▸ **Instructions for the task**
The entries that follow include a run beginning at the line with "t jelentős környezeti kockázattal" and ending at the line with "School of Fine"; restate that run word for word and leave the rest out.

▸ **Information given**

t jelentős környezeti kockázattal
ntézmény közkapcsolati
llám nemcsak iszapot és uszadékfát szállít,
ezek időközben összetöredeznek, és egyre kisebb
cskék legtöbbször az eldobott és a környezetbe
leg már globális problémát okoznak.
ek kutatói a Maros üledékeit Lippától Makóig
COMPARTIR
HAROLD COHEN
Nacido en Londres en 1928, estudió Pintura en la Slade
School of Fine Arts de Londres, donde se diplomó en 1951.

* * *

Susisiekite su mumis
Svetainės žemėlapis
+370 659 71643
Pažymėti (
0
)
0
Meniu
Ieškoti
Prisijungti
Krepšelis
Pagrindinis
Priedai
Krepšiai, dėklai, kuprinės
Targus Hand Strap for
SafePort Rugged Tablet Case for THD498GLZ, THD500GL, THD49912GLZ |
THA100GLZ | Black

--

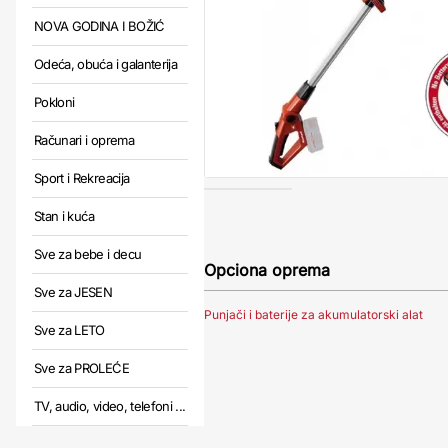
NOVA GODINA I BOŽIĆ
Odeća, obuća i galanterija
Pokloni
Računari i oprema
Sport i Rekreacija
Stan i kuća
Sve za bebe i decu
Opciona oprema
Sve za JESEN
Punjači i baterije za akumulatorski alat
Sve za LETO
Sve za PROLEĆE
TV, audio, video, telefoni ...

▸ **Reply**
t jelentős környezeti kockázattal
ntézmény közkapcsolati
llám nemcsak iszapot és uszadékfát szállít,
ezek időközben összetöredeznek, és egyre kisebb
cskék legtöbbször az eldobott és a környezetbe
leg már globális problémát okoznak.
ek kutatói a Maros üledékeit Lippától Makóig
COMPARTIR
HAROLD COHEN
Nacido en Londres en 1928, estudió Pintura en la Slade
School of Fine Arts de Londres, donde se diplomó en 1951.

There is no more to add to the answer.